ICE is fed only canned lamb, Wellness, also meat we buy and ground up after cooking. 
Here is some good advice I found researching for hours after the past recalls.

10 Reasons Why Dry Food Is Bad for Cats & Dogs | Little Big Cat


----------



## mom24doggies (Mar 28, 2011)

georgiapeach said:


> I've switched over to Innova Prime (the fish based one). I have a very itchy westie mix that couldn't even tolerate the regular grain free foods (thinking the potatoes were a problem). So far, I like what I'm seeing.
> 
> Some dogs can tolerate grains; others cannot. If using a food with grain, make sure it's not too grain heavy - check the first 5 ingredients. Meat should be at least 2-3 of the first few. Also, no corn, wheat, or soy.

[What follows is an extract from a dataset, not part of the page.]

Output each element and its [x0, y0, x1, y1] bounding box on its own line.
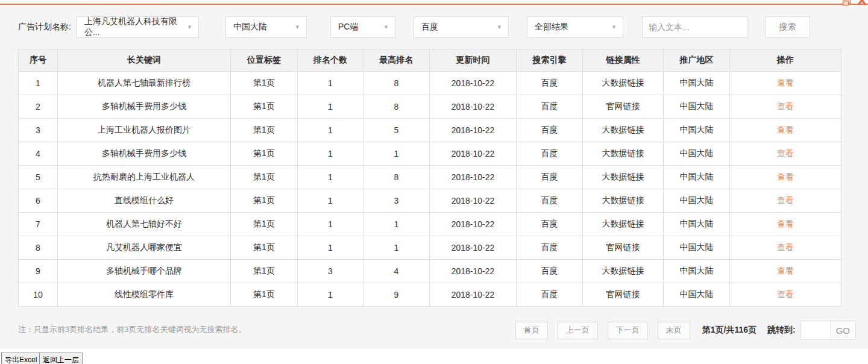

 I've been trying to find something that is grain AND potato free, but everything has either been too expensive or far away....I found Innova Prime at my local specialty pet shop 5 miles away. Thanks so much for mentioning it! I had not heard about this one yet.


----------



## Pamela (Sep 9, 2008)

ICEDholly said:


> ICE is fed only canned lamb, Wellness, also meat we buy and ground up after cooking.
> Here is some good advice I found researching for hours after the past recalls.
> 
> 10 Reasons Why Dry Food Is Bad for Cats & Dogs | Little Big Cat


wow I read the article - makes me afraid to feed them anything - where do you buy the wellness canned lamb and how can you be sure that it is ok also? thanks


----------